Paper: Whisper: read sorting allows robust mapping of DNA sequencing data

Summary

Short read alignment by sorting reads and using suffix array. Whisper does not follow the seed-and-extend paradigm. Sorting short reads requires initial cost, but pays on overall.

Contributions.

  1. Novel alignment algorithm based on Dirichlet principle and extensive use of sorting.
  2. High alignment accuracy, especially for indel (comparable to BWA-MEM or Minimap2)

Notes.

  • Interesting idea with outstanding alignment speed
  • Sorting reads does not take much time than expected.
  • Given large memory (affects OS disk I/O caching) and high disk I/O, Whisper2 is much faster than reported (Deorowicz et al., SoftwareX, 2021).
  • Searches upto K Leveneshtein errors given K+2 major stages (major stages have minor stages i, 0$\le$i$\le$ K).

Algorithms of Whisper

Major steps:

  1. Preprocessing reads
  2. Main processing
  3. Post processing

Step 1. Preprocessing

Algorithm 1

  • Sort reads and store all reads in bins.
  • Bins are divided by the prefix of the reads. Prefixes are established in a way that the distribution of the number of occurrences is uniform.
  • Bins are generated by 4^maximum_prefix_length, then reduced until the total number of bins are less than input bin number threshold.
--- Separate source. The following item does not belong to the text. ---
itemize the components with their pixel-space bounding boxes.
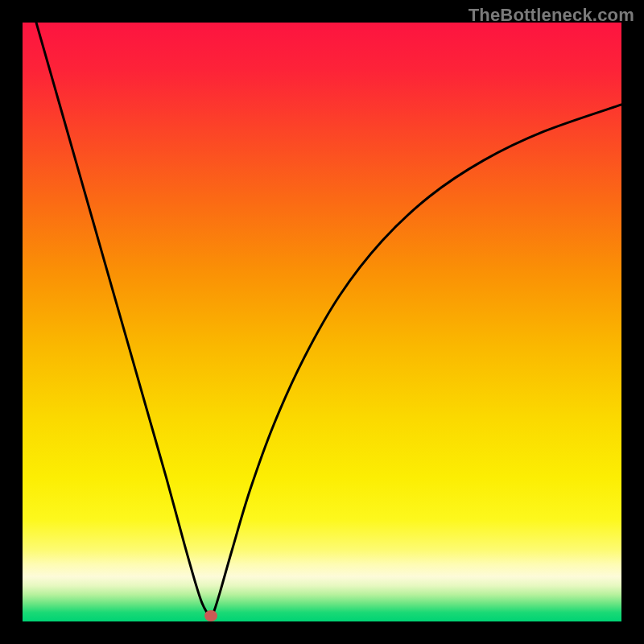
- line-curve: [23, 23, 621, 621]
- chart-frame: TheBottleneck.com: [0, 0, 644, 644]
- plot-area: [23, 23, 621, 621]
- minimum-marker-icon: [204, 610, 217, 621]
Use priority queue to sort the total element number inside bins.

Step 2. Main Processing

Key insight is that, for read to align with at most K Levenshtein distance, there should be at least one substring (given short read divided into K+1 substrings) that exact matches to the reference.

  • Cache-efficient because, reads and suffix array are both sorted.
  • Bins are processed one-by-one, and part of suffix array corresponding to the bin is loaded partially.
  • All mapping positions found is used in post processing step.
'''
 @param1 sr: ShortRead
 @param2 K: at most K Levenshtein errors
'''
Major_stage = K+2
Minor_stage = 0
shortread_length = len(sr)

for stage in Major_stage:
    # Minor stages 
    for m_stage in stage:
        # by Dirichlet principle there must exist one substring that exact matches to reference, if short read have at most K Levenshtein errors
        # find exact match using suffix array and substring of short read
        Find_exactmatch_in_suffixarray(sr[shortread_length*m_stage/stage: shortread_length*(m_stage+1)/stage])

Step 3. Post Processing

There are 4 steps inside post processing step.

  1. high-quality close mappings are filtered, appended to final alignment result.
  2. If step 1 fails, use Myers’ bit-parallel algorithm for Levenshtein distance.
  3. If step 1,2 fail, hash 20-mers of query read, match against reference.
  4. Pair mappings of each paired short read based on the Blast-like alignment scoring used in BWA-MEM.